Mato Grosso aprova lei que pode gerar desmatamento de mais de 5 milhões de hectares
Carolina Bataier
Brasil de Fato | São Paulo (SP) |
Na última quarta-feira (8), a Assembleia Legislativa do Mato Grosso aprovou um Projeto de Lei Complementar (PLC) que pode gerar a derrubada de até 5,5 milhões de hectares de floresta – área equivalente ao tamanho da Croácia – de acordo com estudo apresentado pelo Observatório Socioambiental do Mato Grosso (Observa MT), que publicou uma nota de repúdio à proposta.
O PLC 18/2024 permite que áreas do bioma amazônico no estado sejam reclassificadas como Cerrado. Com isso, a reserva legal (porcentagem de mata que deve ser preservada) nas propriedades rurais nessas áreas cai de 80% para 35%, já que o Código Florestal Brasileiro é mais tolerante com o desmatamento no Cerrado. Como consequência da flexibilização, o país fica mais longe da meta estabelecida pelo Governo Federal de zerar o desmatamento até 2030.
“Esse desmonte acontece em um contexto de agravamento da crise climática. Em 2023, Mato Grosso foi o segundo estado com a maior emissão bruta de gases de efeito estufa, responsável por 11,4% das emissões totais do Brasil”, informa a nota de repúdio emitida pelo Observa MT, que aponta os riscos da aprovação do projeto. O estado líder em emissões de gases do efeito estufa é o Pará.
O observatório destaca que parte dessas emissões é resultado das mudanças de uso do solo. Atualmente, cerca de 38% do território do Mato Grosso é ocupado por atividades agropecuárias, com destaque para pastagens, que ocupam mais de 21 milhões de hectares; e plantações de soja, ultrapassando os 10 milhões de hectares. A maior parte do desmatamento concentra-se no Cerrado mato-grossense. As áreas com cobertura florestal representam 54% do território, com concentração na Amazônia, ao norte do estado.
“O avanço do desmatamento tanto na Amazônia quanto no Cerrado mato-grossense é uma ameaça ao clima global e à biodiversidade”, destaca a nota.
Para Alice Thuault, diretora-executiva do Instituto Centro de Vida (ICV), organização dedicada a pesquisas socioambientais há mais de 30 anos no Mato Grosso, a proposta responde a uma demanda do mercado internacional.

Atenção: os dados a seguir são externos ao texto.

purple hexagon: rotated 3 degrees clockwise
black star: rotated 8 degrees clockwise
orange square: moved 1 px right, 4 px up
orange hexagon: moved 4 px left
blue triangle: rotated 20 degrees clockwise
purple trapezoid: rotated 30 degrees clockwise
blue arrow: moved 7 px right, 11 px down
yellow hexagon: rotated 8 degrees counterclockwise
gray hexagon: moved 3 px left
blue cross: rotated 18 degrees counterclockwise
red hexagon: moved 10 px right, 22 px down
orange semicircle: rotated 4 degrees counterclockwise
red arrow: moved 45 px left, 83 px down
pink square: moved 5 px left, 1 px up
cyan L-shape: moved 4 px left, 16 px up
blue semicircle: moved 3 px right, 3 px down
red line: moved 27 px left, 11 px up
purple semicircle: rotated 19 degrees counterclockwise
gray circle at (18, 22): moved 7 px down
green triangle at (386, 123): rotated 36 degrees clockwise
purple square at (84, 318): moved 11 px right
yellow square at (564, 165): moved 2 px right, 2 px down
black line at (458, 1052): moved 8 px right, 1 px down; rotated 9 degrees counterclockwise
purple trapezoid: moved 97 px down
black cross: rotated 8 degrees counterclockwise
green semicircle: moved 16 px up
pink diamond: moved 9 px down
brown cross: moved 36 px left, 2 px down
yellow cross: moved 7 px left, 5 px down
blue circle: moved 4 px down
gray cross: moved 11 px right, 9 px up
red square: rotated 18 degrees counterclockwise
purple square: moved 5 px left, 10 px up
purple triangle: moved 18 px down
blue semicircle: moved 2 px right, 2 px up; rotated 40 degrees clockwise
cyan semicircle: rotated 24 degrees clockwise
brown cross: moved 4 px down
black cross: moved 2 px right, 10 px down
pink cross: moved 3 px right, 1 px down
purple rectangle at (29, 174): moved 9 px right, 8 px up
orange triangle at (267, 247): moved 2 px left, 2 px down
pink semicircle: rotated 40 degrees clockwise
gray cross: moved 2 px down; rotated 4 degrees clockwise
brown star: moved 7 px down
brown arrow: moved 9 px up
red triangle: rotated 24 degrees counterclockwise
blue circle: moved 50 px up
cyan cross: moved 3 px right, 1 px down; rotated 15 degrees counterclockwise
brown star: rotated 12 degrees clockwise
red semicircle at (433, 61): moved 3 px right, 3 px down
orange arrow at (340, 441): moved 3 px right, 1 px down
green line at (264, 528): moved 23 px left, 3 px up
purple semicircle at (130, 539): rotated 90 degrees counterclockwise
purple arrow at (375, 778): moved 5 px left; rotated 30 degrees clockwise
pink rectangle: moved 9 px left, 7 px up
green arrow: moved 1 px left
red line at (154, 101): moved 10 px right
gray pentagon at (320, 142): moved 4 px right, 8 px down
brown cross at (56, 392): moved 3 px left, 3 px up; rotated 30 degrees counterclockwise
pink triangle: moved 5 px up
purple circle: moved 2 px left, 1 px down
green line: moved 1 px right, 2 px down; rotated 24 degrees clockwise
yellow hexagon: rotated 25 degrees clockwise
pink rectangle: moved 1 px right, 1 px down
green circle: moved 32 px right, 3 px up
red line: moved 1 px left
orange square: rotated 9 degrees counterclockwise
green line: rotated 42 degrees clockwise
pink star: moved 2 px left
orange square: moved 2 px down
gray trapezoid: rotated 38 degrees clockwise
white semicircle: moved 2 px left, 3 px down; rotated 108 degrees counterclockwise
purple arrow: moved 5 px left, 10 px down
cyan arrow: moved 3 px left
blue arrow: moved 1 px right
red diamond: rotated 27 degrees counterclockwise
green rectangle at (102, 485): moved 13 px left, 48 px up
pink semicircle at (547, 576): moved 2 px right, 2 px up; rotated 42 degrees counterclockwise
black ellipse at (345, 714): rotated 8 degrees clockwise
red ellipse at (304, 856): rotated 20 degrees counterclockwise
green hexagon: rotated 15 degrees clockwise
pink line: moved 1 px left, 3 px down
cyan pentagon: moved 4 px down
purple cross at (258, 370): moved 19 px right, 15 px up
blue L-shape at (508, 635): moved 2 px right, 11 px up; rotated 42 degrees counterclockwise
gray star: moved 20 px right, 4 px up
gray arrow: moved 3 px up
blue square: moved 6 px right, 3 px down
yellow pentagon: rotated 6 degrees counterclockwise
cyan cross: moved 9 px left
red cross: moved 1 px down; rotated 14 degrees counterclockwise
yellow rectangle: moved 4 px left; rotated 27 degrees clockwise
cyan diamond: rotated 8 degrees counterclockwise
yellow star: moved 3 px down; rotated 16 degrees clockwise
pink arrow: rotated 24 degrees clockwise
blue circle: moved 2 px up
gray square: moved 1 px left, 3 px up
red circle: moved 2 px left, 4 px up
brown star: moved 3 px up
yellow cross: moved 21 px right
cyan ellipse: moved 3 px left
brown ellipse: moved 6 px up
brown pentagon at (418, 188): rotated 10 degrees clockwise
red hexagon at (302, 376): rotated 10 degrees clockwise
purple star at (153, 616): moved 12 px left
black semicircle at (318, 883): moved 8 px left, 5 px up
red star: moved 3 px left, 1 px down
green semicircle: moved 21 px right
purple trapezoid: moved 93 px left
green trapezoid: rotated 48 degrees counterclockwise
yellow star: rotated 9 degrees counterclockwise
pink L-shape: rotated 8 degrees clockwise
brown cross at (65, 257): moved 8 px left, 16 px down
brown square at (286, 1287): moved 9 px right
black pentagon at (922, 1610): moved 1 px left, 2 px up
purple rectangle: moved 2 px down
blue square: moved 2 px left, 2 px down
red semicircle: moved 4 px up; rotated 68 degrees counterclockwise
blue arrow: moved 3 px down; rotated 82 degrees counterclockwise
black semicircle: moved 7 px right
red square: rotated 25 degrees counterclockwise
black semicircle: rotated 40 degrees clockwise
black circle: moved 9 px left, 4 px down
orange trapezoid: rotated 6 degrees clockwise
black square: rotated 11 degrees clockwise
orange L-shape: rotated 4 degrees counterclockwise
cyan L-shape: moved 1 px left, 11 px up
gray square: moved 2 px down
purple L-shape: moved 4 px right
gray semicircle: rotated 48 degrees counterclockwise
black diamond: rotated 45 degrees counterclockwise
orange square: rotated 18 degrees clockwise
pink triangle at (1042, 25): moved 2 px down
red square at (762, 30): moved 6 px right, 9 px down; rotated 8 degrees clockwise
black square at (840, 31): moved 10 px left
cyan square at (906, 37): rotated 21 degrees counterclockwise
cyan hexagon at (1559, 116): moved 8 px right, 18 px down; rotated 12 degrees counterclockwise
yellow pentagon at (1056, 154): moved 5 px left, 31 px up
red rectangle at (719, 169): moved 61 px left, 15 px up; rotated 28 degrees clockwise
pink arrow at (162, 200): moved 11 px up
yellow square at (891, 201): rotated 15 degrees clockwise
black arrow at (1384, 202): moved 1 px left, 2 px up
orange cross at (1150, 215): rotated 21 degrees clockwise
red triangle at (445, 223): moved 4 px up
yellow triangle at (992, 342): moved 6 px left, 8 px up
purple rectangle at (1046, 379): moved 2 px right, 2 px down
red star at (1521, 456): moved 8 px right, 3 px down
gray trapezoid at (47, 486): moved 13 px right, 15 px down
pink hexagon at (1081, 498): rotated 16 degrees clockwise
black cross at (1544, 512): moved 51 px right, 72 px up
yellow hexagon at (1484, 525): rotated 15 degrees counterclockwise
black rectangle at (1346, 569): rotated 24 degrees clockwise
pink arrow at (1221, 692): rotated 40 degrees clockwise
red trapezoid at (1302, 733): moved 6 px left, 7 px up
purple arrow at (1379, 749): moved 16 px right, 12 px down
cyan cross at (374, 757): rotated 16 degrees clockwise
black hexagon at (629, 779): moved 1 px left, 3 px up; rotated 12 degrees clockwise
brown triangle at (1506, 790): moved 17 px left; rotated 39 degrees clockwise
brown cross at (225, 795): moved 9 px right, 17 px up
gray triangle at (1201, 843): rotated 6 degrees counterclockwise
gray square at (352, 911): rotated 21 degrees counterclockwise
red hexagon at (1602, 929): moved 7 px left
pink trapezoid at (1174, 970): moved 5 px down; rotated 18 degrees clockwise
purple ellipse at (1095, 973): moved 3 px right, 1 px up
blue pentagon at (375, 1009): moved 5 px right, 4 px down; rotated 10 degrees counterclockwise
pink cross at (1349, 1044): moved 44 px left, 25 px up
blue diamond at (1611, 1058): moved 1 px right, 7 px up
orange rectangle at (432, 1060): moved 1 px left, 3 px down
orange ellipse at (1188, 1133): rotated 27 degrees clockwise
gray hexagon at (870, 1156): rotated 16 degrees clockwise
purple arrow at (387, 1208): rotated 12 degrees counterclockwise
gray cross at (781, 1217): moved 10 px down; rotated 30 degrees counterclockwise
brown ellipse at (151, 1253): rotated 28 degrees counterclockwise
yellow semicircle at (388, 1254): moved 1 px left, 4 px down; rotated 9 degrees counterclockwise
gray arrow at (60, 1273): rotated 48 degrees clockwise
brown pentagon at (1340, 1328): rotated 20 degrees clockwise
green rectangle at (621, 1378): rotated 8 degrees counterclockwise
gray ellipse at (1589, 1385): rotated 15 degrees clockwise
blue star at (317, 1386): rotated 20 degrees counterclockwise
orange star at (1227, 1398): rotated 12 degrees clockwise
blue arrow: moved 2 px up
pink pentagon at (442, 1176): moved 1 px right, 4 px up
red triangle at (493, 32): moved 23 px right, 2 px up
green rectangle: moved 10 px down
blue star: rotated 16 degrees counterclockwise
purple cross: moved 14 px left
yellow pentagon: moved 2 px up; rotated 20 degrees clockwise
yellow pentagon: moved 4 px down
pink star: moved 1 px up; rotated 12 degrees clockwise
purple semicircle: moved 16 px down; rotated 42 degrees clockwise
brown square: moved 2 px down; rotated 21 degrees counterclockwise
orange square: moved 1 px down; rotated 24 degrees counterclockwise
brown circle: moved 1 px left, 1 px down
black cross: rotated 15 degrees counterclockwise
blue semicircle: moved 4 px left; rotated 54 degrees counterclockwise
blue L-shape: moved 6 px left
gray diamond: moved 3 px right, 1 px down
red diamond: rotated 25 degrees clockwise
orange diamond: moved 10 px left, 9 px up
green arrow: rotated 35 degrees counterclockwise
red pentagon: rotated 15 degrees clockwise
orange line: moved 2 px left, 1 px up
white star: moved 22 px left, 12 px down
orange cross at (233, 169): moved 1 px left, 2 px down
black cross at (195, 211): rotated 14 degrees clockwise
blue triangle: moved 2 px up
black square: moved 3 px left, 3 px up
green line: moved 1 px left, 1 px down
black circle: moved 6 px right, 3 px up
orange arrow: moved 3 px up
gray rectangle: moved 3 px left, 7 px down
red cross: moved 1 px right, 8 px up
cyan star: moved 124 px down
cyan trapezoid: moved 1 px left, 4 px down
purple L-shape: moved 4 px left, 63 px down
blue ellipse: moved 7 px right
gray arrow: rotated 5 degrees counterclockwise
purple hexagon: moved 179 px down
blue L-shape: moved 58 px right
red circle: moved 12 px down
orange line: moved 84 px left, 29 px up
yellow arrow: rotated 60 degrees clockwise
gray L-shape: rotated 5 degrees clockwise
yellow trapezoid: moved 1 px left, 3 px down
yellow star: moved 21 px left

“O agronegócio brasileiro está muito confortável em termos de demanda. Vai ter nova demanda, tem uma pressão sobre o território e, com isso, uma pressão para aumentar a área de plantio e buscar a expansão”, avalia.
O PLC 18/2024 foi apresentado pelo deputado estadual Nininho (PSD), ruralista, cujo patrimônio declarado ao Tribunal Superior Eleitoral (TSE) nas eleições de 2022 ultrapassa os R$ 6 milhões. Entre bens do deputado, estão dez fazendas, em municípios dos estados de Mato Grosso e Pará.
Pressão do agronegócio
Na avaliação de Marcondes Coelho, membro do Observa MT, a aprovação do PLC 18/2024 é mais um sinal da articulação entre as câmaras legislativas para o desmonte de políticas ambientais.
“Projetos com redações muito similares surgiram no Congresso Nacional e nos estados de Goiás, Rondônia e Pará. Esse padrão reflete uma estratégia coordenada de desmonte das políticas ambientais, incluindo o Código Florestal, com propostas que desconsideram evidências científicas e ignoram os impactos ambientais e climáticos”, diz.
Em outubro de 2024, em outro golpe contra a preservação da floresta, o governador do estado do Mato Grosso sancionou a lei 12.709, que restringe a concessão de benefícios fiscais a empresas que aderirem à Moratória da Soja no estado. A moratória é um pacto firmado em 2006 entre empresas que se comprometem a não comprar o produto de fazendas com lavouras em áreas abertas após 22 de julho de 2008 na Amazônia.
A decisão foi celebrada pela Associação dos Produtores de Soja e Milho do Mato Grosso (Aprosoja MT). “Agora temos certeza de que além da justiça aos produtores, isso também movimentará ainda mais e ajudará no crescimento da economia do Estado do Mato Grosso”, celebrou Lucas Beber, presidente da Aprosoja MT, em vídeo publicado em seu perfil no Instagram.
Em texto publicado em novembro de 2024 no site da Aprosoja Pará, o presidente da associação, Vanderlei Silva de Ataídes, acusa a moratória de ser um embargo ao futuro do estado.